Despite the admitted vagueness of your question, here is a modest (slightly wordy) attempt at answering it, and perhaps shedding some light on your linked query as well. My response comes from a background in Mathematics Education; so I look forward to reading answers from those with different backgrounds from my own (e.g., in Pure Mathematics).

**First**, allow me to say a few words about the "underlying issue" with regard to teaching problem solving heuristics. Since Polya, much of the work on the effectiveness of teaching problem solving (e.g., heuristics instruction) has found its way into the research of those in the field of Mathematics Education. A good early piece on this precise topic is Schoenfeld's (1979) "Explicit Heuristic Training as a Variable in Problem-Solving Performance." Shortly after, Schoenfeld (1980) published an article in the AMM entitled "Teaching Problem-Solving Skills". Finally, Schoenfeld (1985) wrote an entire book on this area, entitled "Mathematical problem solving."

I will not delve deeply into these works - instead, I include all references at the end of my response - but overall, there are at least two lessons to be drawn. (In fact, there are many more, but I don't wish this response to become overly prolix.) The first lesson is that teaching students problem-solving heuristics gives mixed results. The second is that part of the reason for the mixed results lies in what goes into problem-solving: Beyond heuristics (which is what Polya's "How to solve it" concerned itself with, principally) other areas of importance include what Schoenfeld refers to as *resources*, *beliefs and belief systems*, and *control and metacognition*. You can find a detailed treatment and definitions of these areas in the 1985 book mentioned above. At the least, it is clear that simply showing students different problem-solving heuristics will not suffice in making them better problem-solvers; to achieve such a goal, one's focus must extend beyond *what* strategies are helpful to, at a minimum, *when* one uses such strategies (often invoking more than one for a single problem).

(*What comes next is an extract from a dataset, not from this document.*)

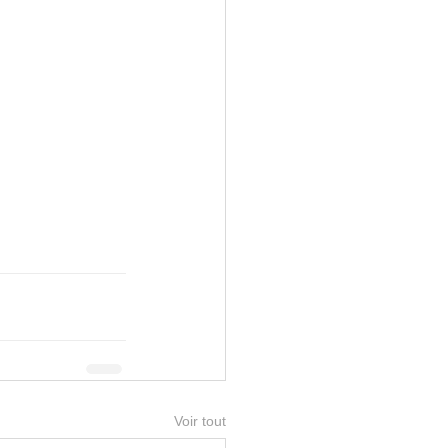
Voir tout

**Second**, I "met" Polya as a graduate student at Columbia University Teachers College, where I worked as a Teaching Assistant for Phil Smith (cited as J.P. Smith in the Schoenfeld articles and book) who had, during his own graduate studies, worked as a Teaching Assistant for Polya. (If there were some sort of Mathematics Teaching Genealogy, then I suppose I would be one of Polya's grand-TAs.) Smith's Problem-Solving course, a perennial favorite among prospective teachers at CU TC, is based off of the work of Polya and Schoenfeld, but was clearly influenced by others in Mathematics Education as well. Two such researchers are Jeremy Kilpatrick (Smith's advisor; citations of his work can be found in Schoenfeld's articles and book) and Edward A. Silver (Smith's first advisee; his work includes both research on problem-solving and problem-posing). I include these names here since I am aware many in the Mathematics community do not read the Mathematics Education literature; if one should feel so inclined, then good authors to begin with are: Schoenfeld (PhD in Mathematics under Karel DeLeeuw), Kilpatrick (PhD under Begle and Polya), and Silver.

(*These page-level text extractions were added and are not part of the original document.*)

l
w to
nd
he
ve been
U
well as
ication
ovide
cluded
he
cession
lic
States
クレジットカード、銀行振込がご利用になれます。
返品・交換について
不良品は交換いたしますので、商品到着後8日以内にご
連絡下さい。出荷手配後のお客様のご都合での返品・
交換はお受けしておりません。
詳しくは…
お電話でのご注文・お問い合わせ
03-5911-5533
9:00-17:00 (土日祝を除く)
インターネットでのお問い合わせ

I think the exposure to the work of Polya (in particular) and other problem-solving theorists (in general) has affected both my ability to problem-solve and the way in which I go about teaching Mathematics. Probably this is due less to an increased arsenal of heuristics, and due more to the metacognitive aspect of problem-solving; that is, asking myself *what* I am doing and *why* I am doing it in the process of tackling a problem for which the method of solution is unknown at the outset. (See also Schoenfeld's "What's All the Fuss about Metacognition?") My experience is that the *why* question is sometimes lost in the problem-solving process, for both students and teachers of Mathematics, and that it is a question worth re-visiting as one matures mathematically. Unfortunately, there is an admitted tendency among some in the Mathematics Education community to overemphasize the *why* at the expense of the *what*: for example, to expect students to develop their own algorithms for integer multiplication, and dissuade instructors from teaching these methods explicitly. For me, teaching problem-solving is supposed to equip students with the ability to figure out *how* to broach a mathematical problem (one that is within their grasp or slightly beyond it - known as the Zone of Proximal Development in pedagogical parlance) by allowing them to strike a proper balance between the *whats, whys, whens* and other reasonable questions students might ask themselves should they become stuck.

Alan H. Schoenfeld. Explicit Heuristic Training as a Variable in Problem-Solving Performance.
Journal for Research in Mathematics Education, Vol. 10, No. 3 (May, 1979), pp. 173-187. http://www.jstor.org/stable/748805.

Alan H. Schoenfeld. Teaching Problem-Solving Skills.
The American Mathematical Monthly, Vol. 87, No. 10 (Dec., 1980), pp. 794-805. http://www.jstor.org/stable/2320787.

Alan H. Schoenfeld. Mathematical problem solving. (1985).

Alan H. Schoenfeld. What's All the Fuss About Metacognitlon?. Cognitive science and mathematics education, 189. (1987).